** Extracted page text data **
# # # # #

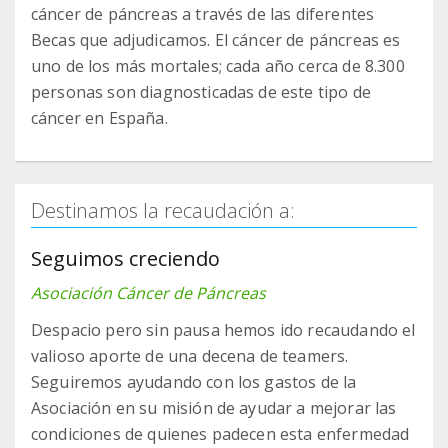
cáncer de páncreas a través de las diferentes
Becas que adjudicamos. El cáncer de páncreas es
uno de los más mortales; cada año cerca de 8.300
personas son diagnosticadas de este tipo de
cáncer en España.
Destinamos la recaudación a:
Seguimos creciendo
Asociación Cáncer de Páncreas
Despacio pero sin pausa hemos ido recaudando el
valioso aporte de una decena de teamers.
Seguiremos ayudando con los gastos de la
Asociación en su misión de ayudar a mejorar las
condiciones de quienes padecen esta enfermedad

# # # # #

** PROBLEM REQUIREMENTS **
In your copy, include no pictures, but reproduce all records exactly.

** OUTPUT OF THE TASK **
cáncer de páncreas a través de las diferentes
Becas que adjudicamos. El cáncer de páncreas es
uno de los más mortales; cada año cerca de 8.300
personas son diagnosticadas de este tipo de
cáncer en España.
Destinamos la recaudación a:
Seguimos creciendo
Asociación Cáncer de Páncreas
Despacio pero sin pausa hemos ido recaudando el
valioso aporte de una decena de teamers.
Seguiremos ayudando con los gastos de la
Asociación en su misión de ayudar a mejorar las
condiciones de quienes padecen esta enfermedad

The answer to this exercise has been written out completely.